Che cosa si produce esattamente nello stabilimento di Genova?
Due tipi di prodotti: la banda zincata e la banda stagnata, che tutti conoscono come latta. Genova è l’unico impianto in Italia che produce latta. È un materiale centrale per l’industria alimentare e per l’imballaggio: le lattine, i barattoli del pomodoro, le scatolette che usiamo ogni giorno, ma anche il contenitore per le vernici. Dal punto di vista tecnico è un acciaio laminato e poi stagnato, indispensabile per un mercato nazionale molto importante.
E perché la produzione di latta è così strategica?
Perché l’Italia è il primo consumatore europeo di latta, soprattutto grazie all’industria delle conserve. Ogni anno importiamo centinaia di migliaia di tonnellate di banda stagnata proprio perché non ne produciamo abbastanza. Se chiude l'ex Ilva di Genova, chiude l’unico impianto nazionale in grado di realizzarla.
È paradossale, specie per un governo che parla di sovranità industriale, immaginare che l’Italia debba dipendere totalmente dall’estero per un materiale d’uso quotidiano e con un mercato interno così forte.
Eppure è quello che sta avvenendo…
Prima di tornare a Genova, ci aiuti a capire cosa sta accadendo a Taranto in queste ore. Anche lì si sta scioperando: ma perché?
L’ex Ilva è in amministrazione straordinaria da quando ArcelorMittal ha abbandonato la gestione. L’impianto di Taranto è l’unico che esegue il ciclo a caldo: gli altoforni trasformano il minerale in acciaio. Questo acciaio, a regime, dovrebbe poi essere inviato a Genova, Novi e Racconigi per la trasformazione. L’azienda ha una capacità teorica di circa otto milioni di tonnellate l’anno. Oggi però funziona un solo altoforno, e la produzione reale è scesa a un milione di tonnellate: un livello minimo, totalmente insufficiente a sostenere la filiera.
E scusi, cosa c'entra il governo con quello che accade negli stabilimenti ex Ilva?
Il governo aveva presentato settimane fa un piano industriale che, almeno nelle dichiarazioni iniziali, puntava a ricostruire una produzione da otto milioni di tonnellate all'anno, con un processo di decarbonizzazione: tre forni elettrici a Taranto e un forno elettrico a Genova. Quel piano è già stato accantonato. Oggi viene proposto un piano "temporaneo" basato sul cosiddetto ciclo corto.
Cosa significa?
Taranto produrrebbe coils e li venderebbe direttamente sul mercato, senza inviarli più agli stabilimenti del nord.
E quali sarebbero le conseguenze di questa scelta?

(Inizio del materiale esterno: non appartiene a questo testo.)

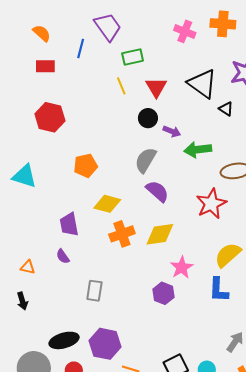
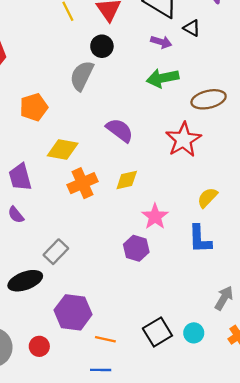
purple arrow: (172, 131) -> (161, 42), moved
gray semicircle: (146, 160) -> (82, 76), moved
yellow diamond: (160, 234) -> (127, 180), size x0.7
yellow semicircle: (228, 255) -> (207, 198), size x0.7
gray rectangle: (94, 291) -> (56, 252), turned 40
black ellipse: (64, 340) -> (25, 281), moved

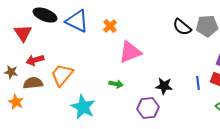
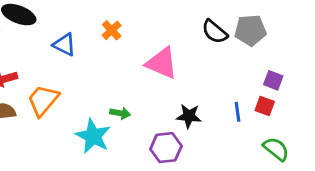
blue triangle: (77, 21) -> (64, 45), moved, size x0.7
pink triangle: (130, 52) -> (162, 63), moved, turned 45
cyan star: (83, 107) -> (93, 136), moved

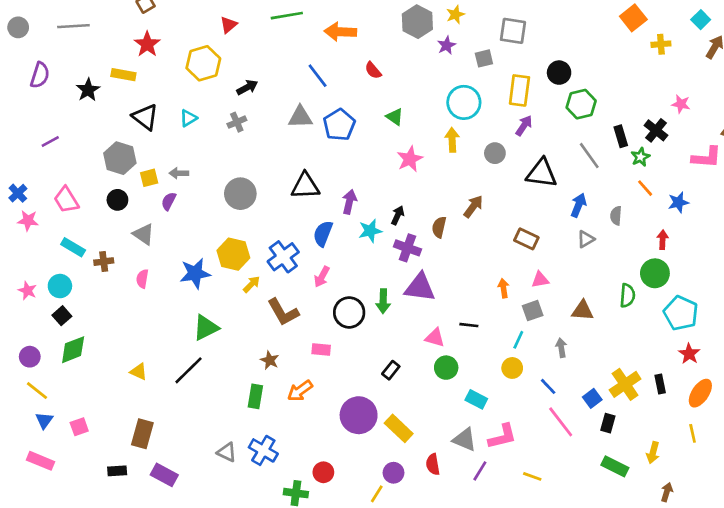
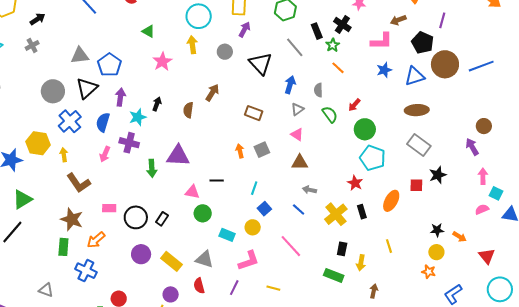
gray triangle: (300, 117) -> (80, 56), moved
blue pentagon: (339, 125) -> (109, 65), moved
black triangle: (542, 173) -> (261, 64), turned 45
black triangle: (305, 186) -> (87, 88), turned -35
gray circle: (240, 194) -> (53, 91), moved
blue star: (678, 202) -> (384, 70), moved
red arrow: (663, 240) -> (354, 105), turned -136
purple cross: (407, 248) -> (129, 143), moved
blue cross: (283, 257) -> (70, 121), moved
green circle: (655, 273) -> (365, 129), moved
pink triangle: (540, 280) -> (297, 134), moved, turned 48
yellow arrow: (251, 284) -> (64, 155), moved, turned -48
green semicircle: (627, 295) -> (330, 114), moved, turned -36
gray square: (533, 311) -> (262, 150), moved
black circle: (349, 312) -> (136, 217), moved
gray arrow: (561, 348) -> (309, 190), moved, turned -64
red star: (689, 354) -> (355, 183), moved
brown star: (270, 360) -> (72, 219), size x1.6
yellow circle: (512, 368) -> (253, 227), moved
blue line: (548, 386) -> (299, 209), moved
orange ellipse: (700, 393) -> (391, 201), moved
blue square: (592, 398) -> (264, 209), moved
purple circle: (359, 415) -> (141, 254), size x0.7
black rectangle: (608, 423) -> (342, 249), moved
gray triangle: (464, 440) -> (204, 259), moved
blue cross: (263, 450) -> (86, 271), moved

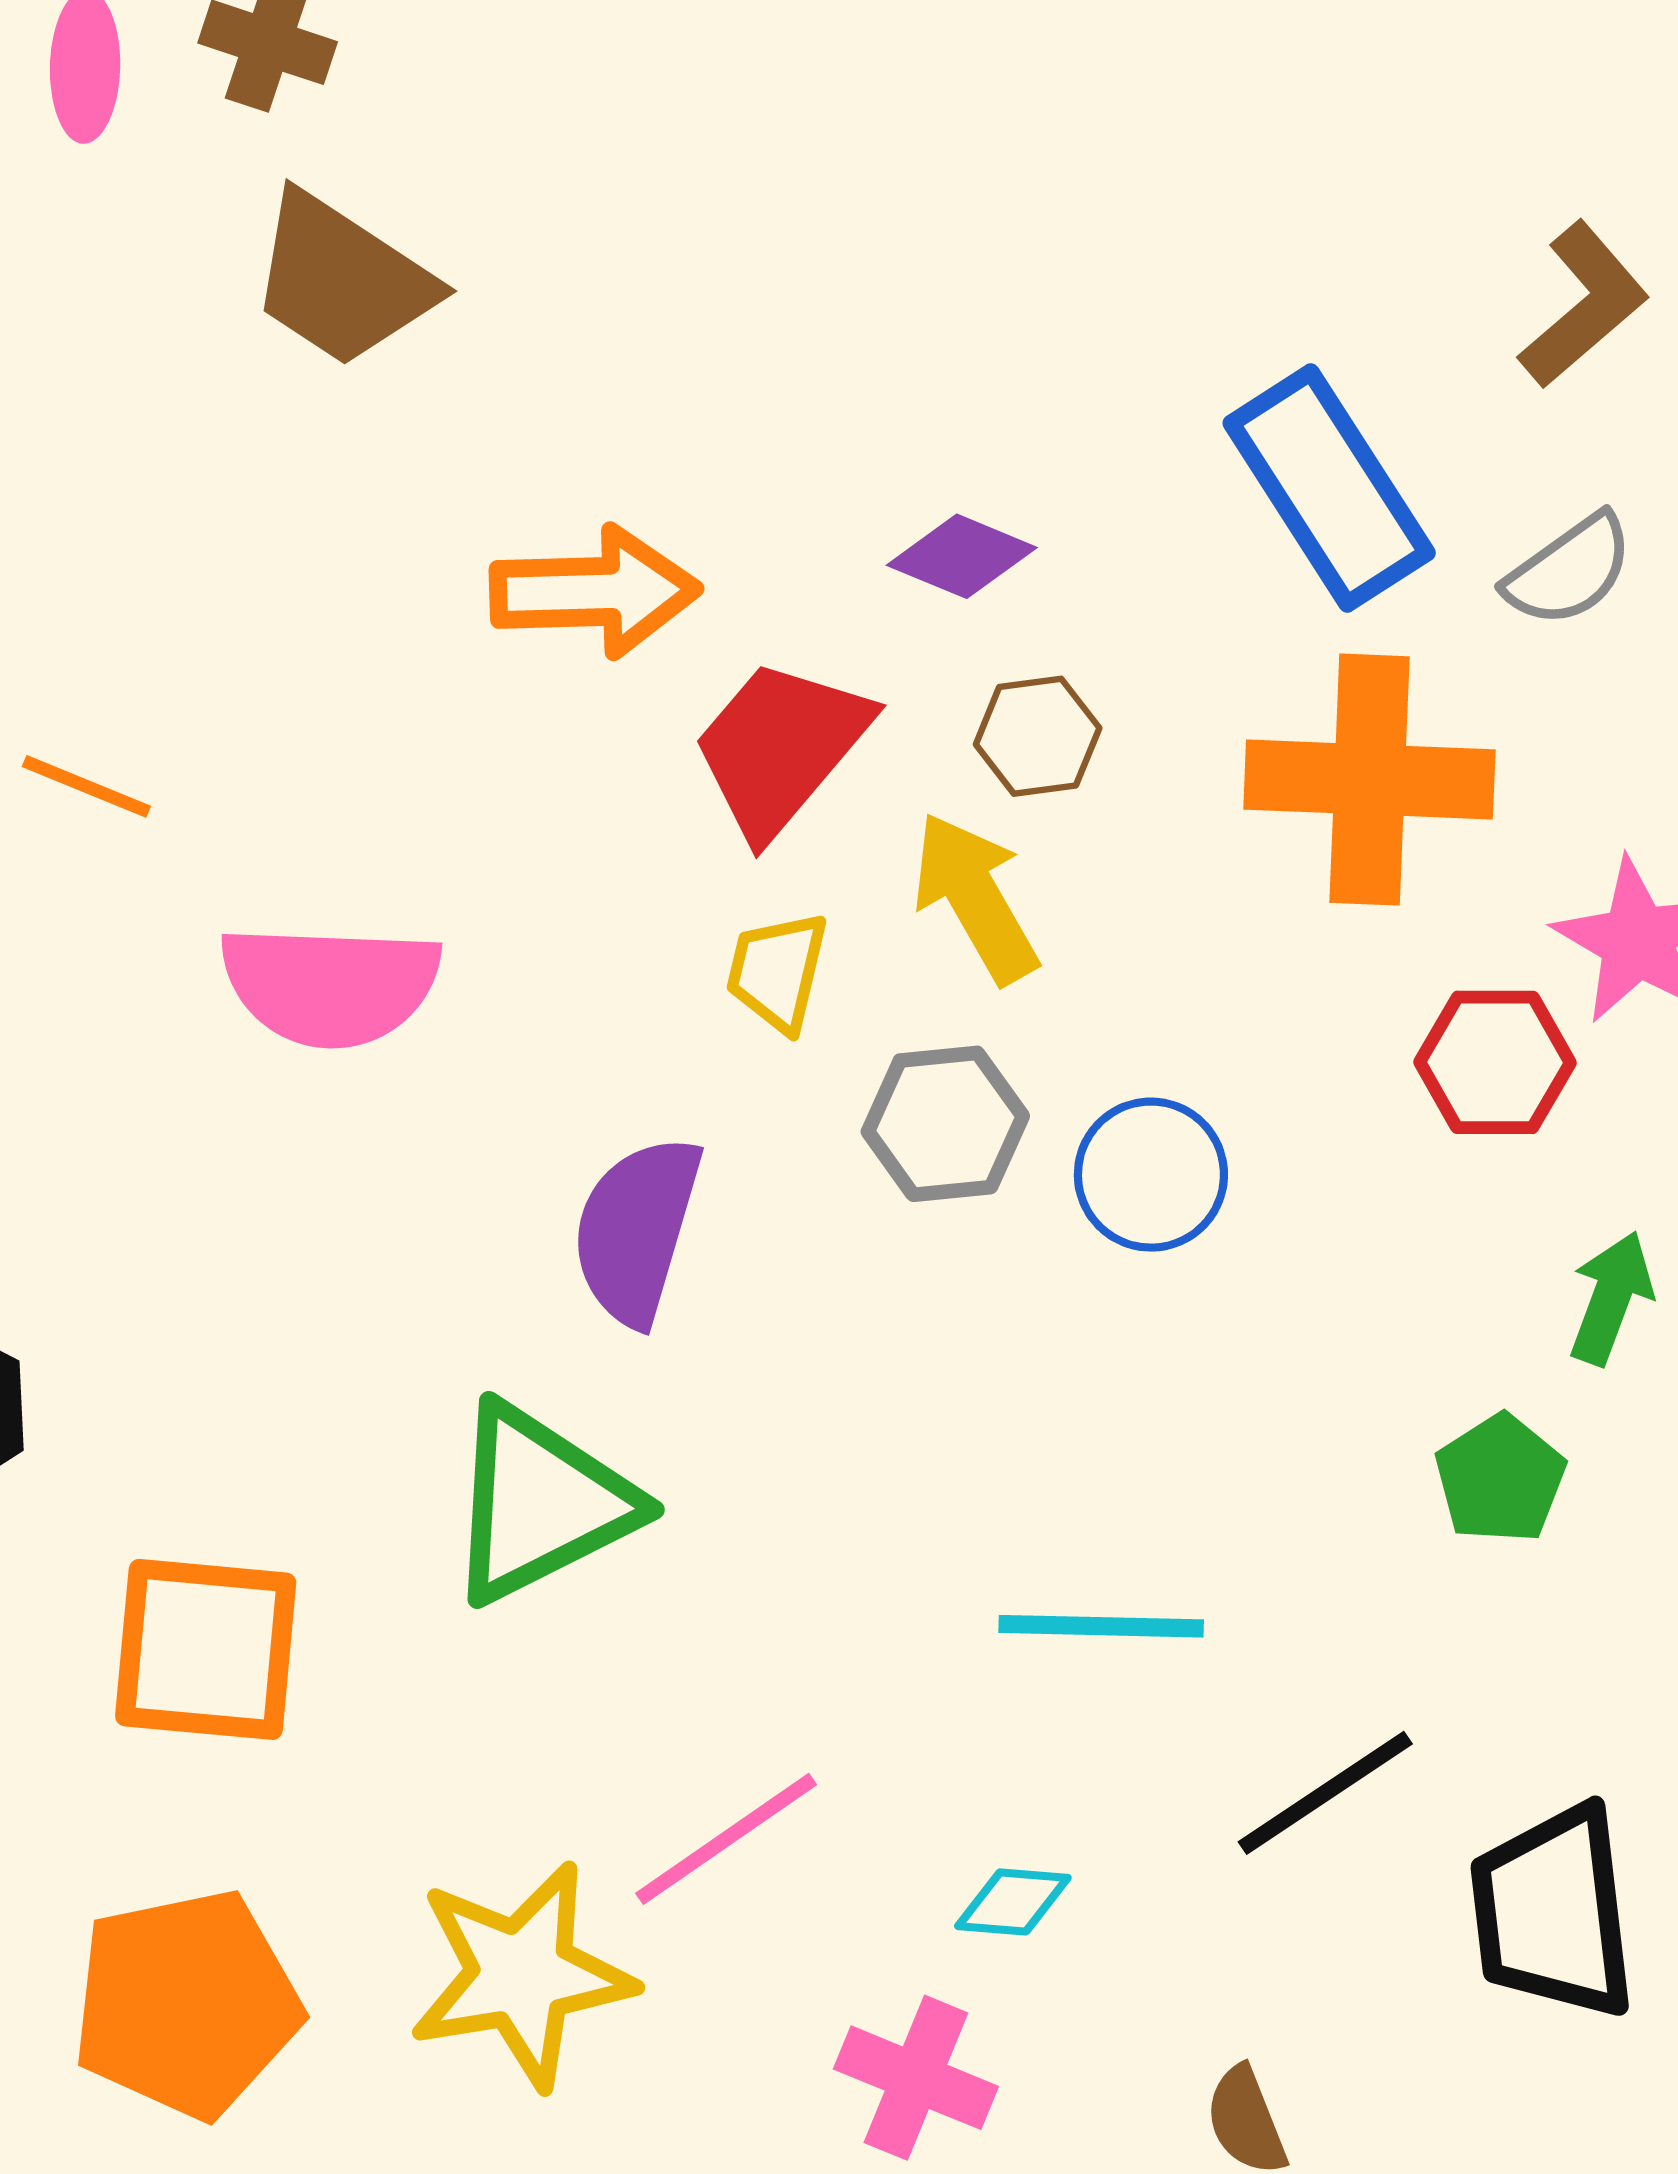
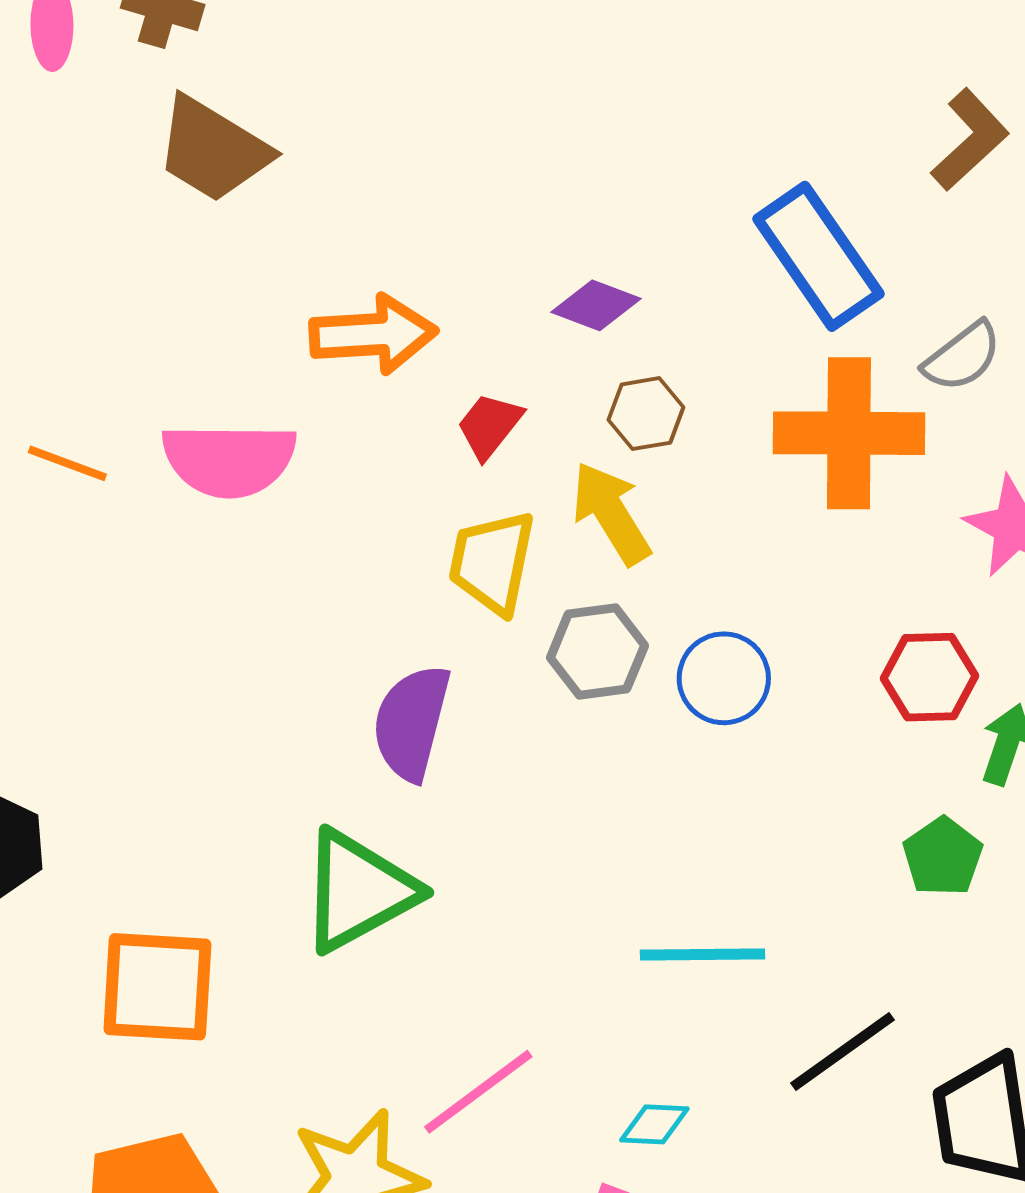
gray semicircle: (1569, 571) -> (962, 357), moved
red trapezoid: (781, 748) -> (489, 426), size x0.6
yellow trapezoid: (777, 972) -> (492, 562), size x1.4
pink semicircle: (330, 985) -> (229, 460), moved
red hexagon: (1495, 1062) -> (929, 677), moved

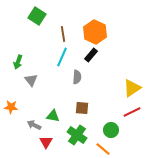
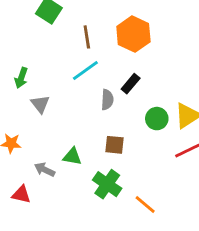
black rectangle: (91, 55) -> (131, 84), moved
cyan line: (62, 57) -> (85, 70), turned 30
green circle: (111, 130) -> (157, 119), moved
red triangle: (46, 142) -> (21, 194), moved, turned -48

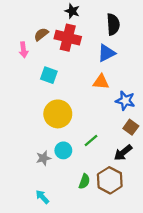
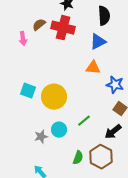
cyan square: (49, 75) -> (28, 91), moved

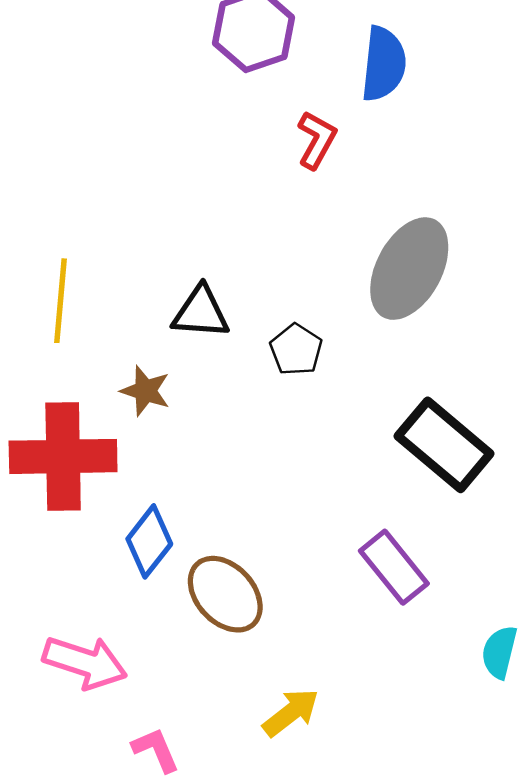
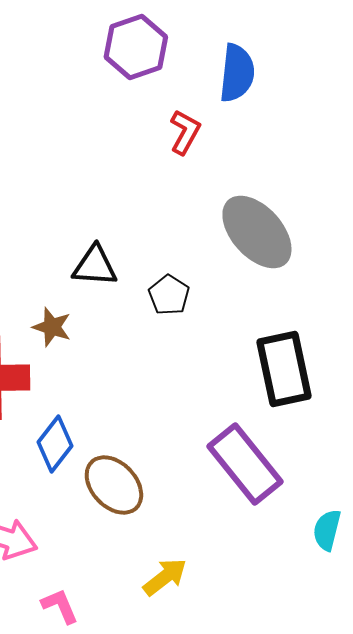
gray ellipse: (409, 269) -> (257, 232), turned -70
black rectangle: (444, 445) -> (284, 369), turned 38
purple rectangle: (394, 567) -> (245, 464), size x1.4

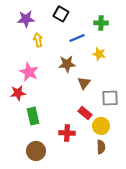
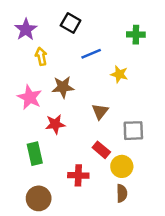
purple star: (26, 19) -> (26, 29), turned -30
green cross: (101, 23) -> (136, 35), moved
brown star: (67, 64) -> (63, 87), moved
red star: (18, 93) -> (55, 124), moved

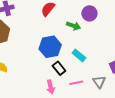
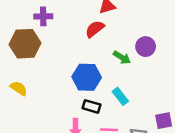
black rectangle: (59, 68) -> (92, 106), turned -48

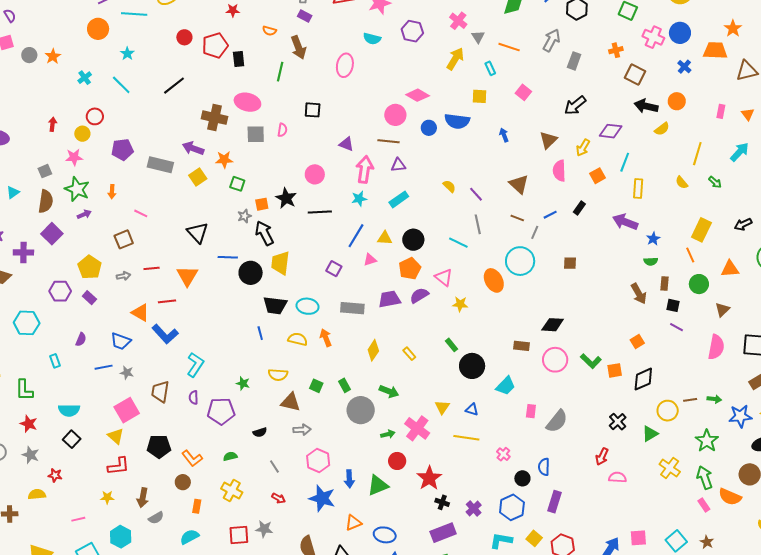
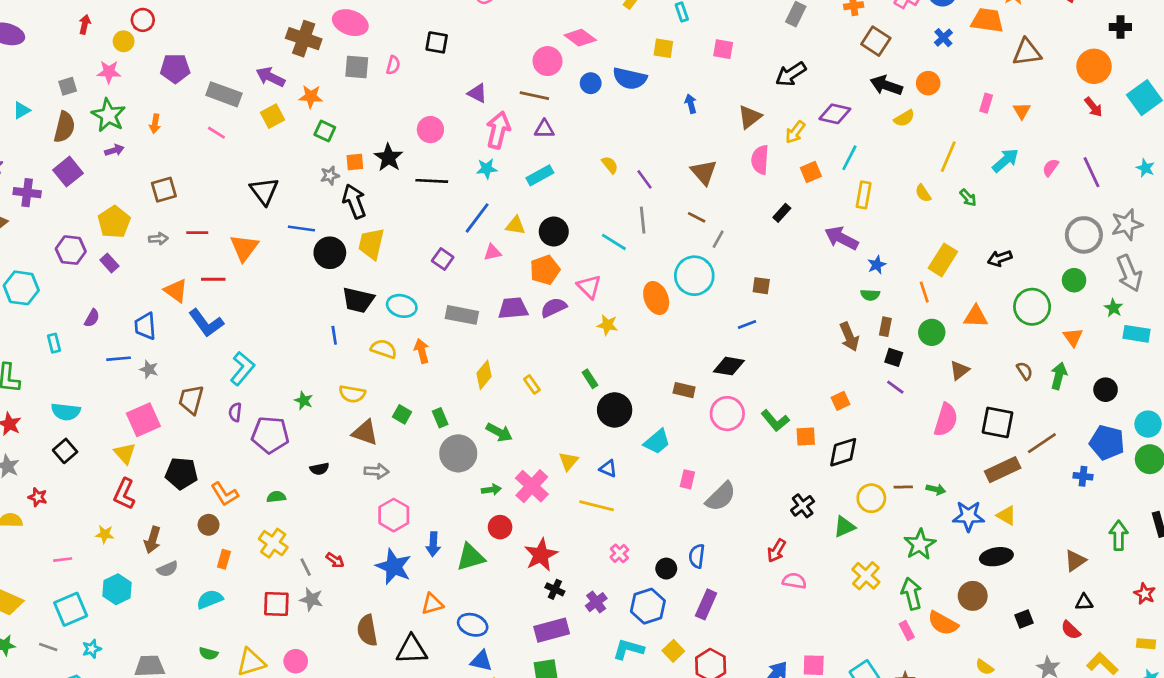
pink square: (523, 92) -> (723, 49), turned -35
pink line: (141, 213) -> (216, 133), moved
blue line: (550, 215) -> (747, 324), moved
blue trapezoid: (121, 341) -> (145, 326), turned 60
pink cross: (503, 454) -> (619, 553), moved
red L-shape: (118, 466) -> (124, 494), turned 115
gray line: (274, 466) -> (306, 567), moved

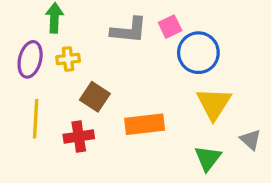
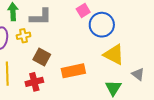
gray L-shape: (129, 30) -> (41, 17), moved
yellow triangle: (214, 104) -> (114, 55), turned -30

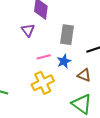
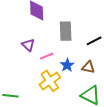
purple triangle: (28, 30) -> (28, 45), moved
blue star: (64, 61) -> (67, 65), moved

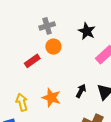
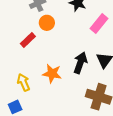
black arrow: (81, 91) -> (80, 63), size x1.5

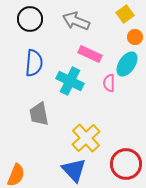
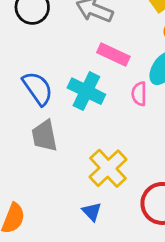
blue semicircle: (34, 63) -> (38, 88), moved, turned -40
blue triangle: (74, 170) -> (92, 212), size x0.6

Conseguenze pesantissime. Se i coils non arrivano più a Genova, Novi e Racconigi, gli impianti del nord si fermano immediatamente. Nella riunione di martedì sera il governo lo ha detto in modo ufficiale. Ecco perché abbiamo proclamato lo sciopero. Nel frattempo anche Taranto sta protestando, perché lo stesso piano prevede la chiusura delle cocherie: sono impianti fondamentali, producono il coke necessario per far funzionare gli altoforni. Se chiudi le cocherie, chiudi l’acciaieria. La verità è che l’intero piano è, come hanno dichiarato le segreterie nazionali dei sindacati, un piano di morte industriale.

Quindi i mercati non mancano. L’Italia ha ancora bisogno di acciaio?
Il mercato c’è, eccome. Lo vediamo a Genova: i nostri prodotti sono richiesti, la latta in particolare. L’Italia, come dicevo, è il primo mercato europeo di banda stagnata. Se la produzione nazionale viene meno, il Paese dovrà importare tutto. È difficile capire perché si voglia rinunciare a un presidio industriale strategico proprio mentre si invoca la produzione nazionale. C'è anche un ministro del Made in Italy…
Se il governo deciderà davvero di fermare gli impianti del nord, che cosa accadrà a Genova?
Nell’immediato, un massiccio aumento della cassa integrazione. Ma sarebbe solo l’inizio. La fermata degli impianti non ha mai un carattere neutro: è una scelta industriale che porta, nel medio periodo, alla chiusura definitiva. Il rischio reale è la perdita di migliaia di posti di lavoro, non solo a Genova, ma anche a Novi Ligure e a Racconigi. Parliamo di una ricaduta che coinvolge l’intera filiera. Voglio essere chiaro: se il Governo ferma gli impianti fa una precisa scelta industriale che di fatto porta alla chiusura definitiva di quelle fabbriche.

In questa partita si inserisce anche Bedrock, uno dei fondi interessati all’acquisto di Ilva. Che cosa sta succedendo?
La procedura aperta dal governo ha messo in campo alcuni soggetti internazionali: Bedrock è uno di questi. Ha lasciato filtrare un’idea di ristrutturazione molto profonda del gruppo, con esuberi significativi. Ma non è affatto detto che sarà l’acquirente finale. Il governo sostiene che ci siano altri due potenziali soggetti, di cui però non sono stati comunicati i nomi.
Il sindacato chiede una presenza pubblica stabile. Perché?
Perché parliamo di un asset strategico nazionale: l’acciaio serve a tutta l’industria italiana. Noi chiediamo una partecipazione pubblica nella nuova società, non necessariamente una nazionalizzazione totale. Sarebbe una scelta in linea con il sistema industriale italiano: solo a Genova ci sono Leonardo, Ansaldo, Fincantieri, tutte realtà dove lo Stato è presente in modo importante. Non è un tabù, insomma, è la normalità. E soprattutto garantirebbe stabilità, investimenti e una visione di medio-lungo periodo che un fondo privato, da solo, non garantisce.
Anche perché questi gruppi utilizzano moltissimo acciaio. Penso, ad esempio, a Fincantieri.
Fincantieri è uno dei principali consumatori nazionali di acciaio. Avere una produzione interna, controllata e programmabile, è un vantaggio industriale enorme. Ma per farlo è necessario produrre acciaio, non chiudere gli impianti, come prospetta il Governo.
Che cosa accadrà ora? Quali scenari si aprono se il governo non riapre una trattativa?
La mobilitazione è aperta e non si fermerà. Per Genova abbiamo chiesto un incontro dedicato, e lo consideriamo indispensabile. Se il governo non avvia un confronto reale, la protesta proseguirà senza limiti. I lavoratori difendono il loro futuro, ma anche quello di un settore decisivo per il Paese. Non accetteremo un piano che porta alla chiusura degli stabilimenti del nord e al ridimensionamento di Taranto. Siamo di fronte a un bivio: rilanciare davvero la produzione o consentire lo smantellamento dell’industria siderurgica italiana. E noi non permetteremo che si imbocchi la seconda strada.